Schritt 1: Identitätsmodell festlegen

Hostprozess, Container, Pod, Namespace, Workload und Service Account werden als getrennte Identitätsebenen beschrieben.

  • Stabile und ephemere Merkmale werden voneinander unterschieden.
  • Für jede Sicherheitsregel wird die benötigte Identitätsebene bestimmt.

Schritt 2: Ereigniskontext überprüfen

Prozess- und Containerfelder werden mit Kubernetes-Metadaten korreliert.

  • Owner-Beziehungen und Workload-Zuordnung werden bei Deployments, Jobs und DaemonSets verglichen.
  • Fehlende Metadaten werden nicht automatisch als unkritisch gewertet.

Schritt 3: Policy-Scope wählen

Clusterweite und namespaced Richtlinien werden nach Verwaltungs- und Sicherheitsgrenze ausgewählt.

  • Namenskonventionen und Zuständigkeiten verhindern Überschneidungen.
  • Globale Schutzregeln und anwendungsspezifische Regeln werden getrennt gepflegt.

Schritt 4: Namespaces und Workloads selektieren

Namespaces, Workload-Typen, Namen und Labels werden schrittweise kombiniert.

  • Positive Auswahl und kontrollierte Ausschlüsse werden auf Umgehungsmöglichkeiten geprüft.
  • Änderungen an Labels und Workload-Namen werden als Policy-Risiko berücksichtigt.

Schritt 5: Container und Prozesse eingrenzen

Containername, Imagekontext, Binärdatei und Prozessargumente werden mit der Workload-Identität verbunden.

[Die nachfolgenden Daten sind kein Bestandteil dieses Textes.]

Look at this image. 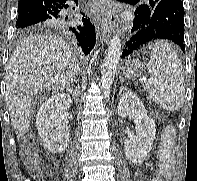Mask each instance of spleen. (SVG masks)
<instances>
[{"instance_id": "obj_1", "label": "spleen", "mask_w": 197, "mask_h": 181, "mask_svg": "<svg viewBox=\"0 0 197 181\" xmlns=\"http://www.w3.org/2000/svg\"><path fill=\"white\" fill-rule=\"evenodd\" d=\"M150 60L146 64L150 79L145 89L161 108L178 111L185 101L183 68L173 46L167 41L150 45Z\"/></svg>"}]
</instances>
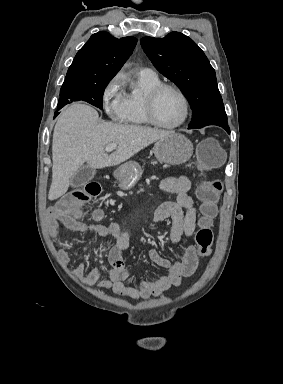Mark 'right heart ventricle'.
<instances>
[{"mask_svg":"<svg viewBox=\"0 0 283 384\" xmlns=\"http://www.w3.org/2000/svg\"><path fill=\"white\" fill-rule=\"evenodd\" d=\"M159 78H148L144 75H137V84L142 87L140 95L126 94L124 105V120L128 126L142 128L148 126V122L143 113V98L153 87L159 85Z\"/></svg>","mask_w":283,"mask_h":384,"instance_id":"e07e8e85","label":"right heart ventricle"}]
</instances>
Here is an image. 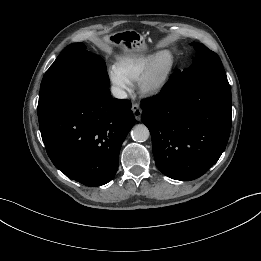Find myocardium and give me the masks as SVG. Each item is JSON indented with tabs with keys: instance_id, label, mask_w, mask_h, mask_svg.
Listing matches in <instances>:
<instances>
[{
	"instance_id": "f54148a6",
	"label": "myocardium",
	"mask_w": 261,
	"mask_h": 261,
	"mask_svg": "<svg viewBox=\"0 0 261 261\" xmlns=\"http://www.w3.org/2000/svg\"><path fill=\"white\" fill-rule=\"evenodd\" d=\"M168 57L167 66L158 70L157 65L162 57ZM175 67V58L170 50H161L154 54L145 71L138 79V89L145 96H155L168 84Z\"/></svg>"
}]
</instances>
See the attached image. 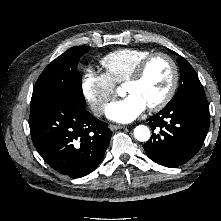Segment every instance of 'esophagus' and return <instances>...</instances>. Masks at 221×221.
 I'll return each mask as SVG.
<instances>
[{"mask_svg":"<svg viewBox=\"0 0 221 221\" xmlns=\"http://www.w3.org/2000/svg\"><path fill=\"white\" fill-rule=\"evenodd\" d=\"M109 128H110L112 131H114V130H118V129H124V128H126V126L110 124V125H109Z\"/></svg>","mask_w":221,"mask_h":221,"instance_id":"34e87169","label":"esophagus"}]
</instances>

  • Sidecars, Init-Container und ephemere Container werden gesondert behandelt.
  • Ein identischer Prozess wird in verschiedenen Workloads unterschiedlich bewertet.

Schritt 6: Runtime-Hooks einordnen

Zeitpunkt, Zweck und verfügbare Kontextfelder von Runtime-Hooks werden erläutert.

  • Frühe Ereignisse und sehr kurzlebige Container werden als eigener Beobachtungsfall behandelt.
  • Abhängigkeiten zur eingesetzten Container-Laufzeit werden geprüft.

Schritt 7: Identity-aware Basispolicy erstellen

Eine Regel wird zunächst für einen Testnamespace und einen klaren Workload aufgebaut.

  • Prozesssignal, Identitätsfilter und Ereignisaktion werden getrennt validiert.
  • Die Reichweite wird erst nach erfolgreichen Negativtests erweitert.

Schritt 8: Mandanten- und Teamgrenzen abbilden

Unterschiedliche Schutzprofile für Plattform-, System- und Anwendungsnamespaces werden entwickelt.

  • Ausnahmen werden mit Eigentümer, Zweck und Ablaufdatum dokumentiert.
  • Konflikte zwischen zentraler und dezentraler Policy-Verantwortung werden gelöst.

Schritt 9: Lebenszyklus- und Identitätswechsel testen

Rollout, Pod-Neustart, Job, Skalierung, Labeländerung und ephemerer Container werden geprüft.

  • Veraltete oder noch nicht angereicherte Ereignisse werden erkannt.
  • Policy-Wirkung wird über den gesamten Workload-Lebenszyklus nachgewiesen.

Schritt 10: Betrieb und Pflege organisieren

Policy-Inventar, Namespace-Onboarding, Labelstandards und Freigabeprozess werden festgelegt.

  • Änderungen an Plattform und Workloads lösen gezielte Regressionstests aus.
  • Kennzahlen für Abdeckung und nicht zuordenbare Ereignisse werden definiert.

Praxisübungen

  1. Identitätsmatrix für Namespace, Workload, Pod, Container und Prozess erstellen
  2. Policy auf eine ausgewählte Workload und ein Prozesssignal begrenzen
  3. Init-, Sidecar- und ephemeren Container in Testfällen unterscheiden
  4. Runtime-Hook-Szenario für einen kurzlebigen Job prüfen
  5. Regressionstest für Label- und Rolloutänderungen formulieren

Zielgruppe

Kubernetes-Plattformteams, Security Engineers, DevSecOps, Clusteradministration, Anwendungsplattformverantwortliche und SOC-Teams.

Voraussetzungen

Sichere Kubernetes-Grundkenntnisse, Verständnis von Pods und Workloads sowie Grundkenntnisse zu Tetragon-Ereignissen und TracingPolicies.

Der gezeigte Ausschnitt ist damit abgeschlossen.